Here are six genuine reasons why people become entrepreneurs:
1. Their creativity doesn’t fit the corporate environment.
You may find that you simply don’t fit in. Sometimes that can feel frustrating, however, if you learn to embrace not fitting into a corporate culture the way many of your friends and family do, you can discover something beautiful.
Steve Jobs perhaps summed this idea up best when he said: “When you grow up you tend to get told that the world is the way it is ... Life can be much broader once you discover one simple fact: Everything around you that you call life was made up by people that were no smarter than you. And you can change it, you can influence it … Once you learn that, you'll never be the same again.”
Your creativity simply may not be cut out for the limitations of corporate life.
2. They want a lifestyle that isn’t bound to nine to five.
There’s a lot of hype about having a flexible lifestyle but the truth in entrepreneurship is that you’re going to work really hard and really long, so don’t choose this way of life if you’re thinking it’s a shortcut. That being said, you will work hard, but there’s much more flexibility to the entrepreneurial lifestyle than the traditional nine to five and two weeks of vacation time that corporate life permits.
As the old adage goes, entrepreneurship is living a few years of your life like most people won’t so that you can spend the rest of your life like most people can’t. It is hard work but with that effort comes the ability to shape your life how you see fit.
3. They’re passionate about learning.
Learning should never stop. Many people equate age, status or certain achievements with the end of their education, but to learn is to be alive. Entrepreneurs are never satiated with the knowledge they have—they are always seeking more. If you find that learning interests you, from formal education to on-the-job discoveries, and that you can never know enough about the things that excite you, then you have identified one of the genuine reasons individuals are driven to be entrepreneurs.
As mega-successful entrepreneur Michael Gerber says: “The entrepreneur in us sees opportunities everywhere we look, but many people see only problems everywhere they look. The entrepreneur in us is more concerned with discriminating between opportunities than he or she is with failing to see the opportunities.”
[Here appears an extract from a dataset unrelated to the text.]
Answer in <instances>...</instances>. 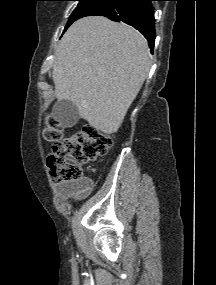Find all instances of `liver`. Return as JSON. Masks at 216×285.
<instances>
[{"instance_id": "obj_1", "label": "liver", "mask_w": 216, "mask_h": 285, "mask_svg": "<svg viewBox=\"0 0 216 285\" xmlns=\"http://www.w3.org/2000/svg\"><path fill=\"white\" fill-rule=\"evenodd\" d=\"M150 69L146 39L101 16L74 22L59 42L52 78L55 96L73 102L92 127L115 133Z\"/></svg>"}]
</instances>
4. Their ideas are unconventional.
Entrepreneurship takes imagination and perhaps even a dash of insanity. Entrepreneurs are the ones who change the world. They see the world as they want it to be, not how it is. From the genius idea that drove the Wright Brothers to create a flying machine to the madness that drove Steve Jobs and Bill Gates to develop personal computers, entrepreneurs pursue the ideas that others deem crazy.
Albert Einstein said, “Logic will get you from A to B. Imagination will take you everywhere.” Entrepreneurs intrinsically understand that logic is limiting but unconventional ideas can change things.
5. They want to do things.
Entrepreneur Guy Kawasaki said, “The best reason to start an organization is to make meaning—to create a product or service to make the world a better place.”
The exploration of meaning and doing work that changes the world is something that drives every entrepreneur. If you find yourself unsatisfied with a life that relegates you to the sidelines or the background, entrepreneurship may well be the right path for you. Entrepreneurs learn by doing and explore with a voracious appetite.
If the status quo is too simple for you, you understand one of the genuine reasons people choose entrepreneurship.
6. They want to change the world.
Entrepreneurs don’t just want to change their lives—they want to change the world.
Mark Twain explained the lure of entrepreneurship best when he wrote, “Twenty years from now, you will be more disappointed by the things that you didn’t do than by the ones you did do. So throw off the bowlines. Sail away from the safe harbor. Catch the trade winds in your sails. Explore. Dream. Discover.”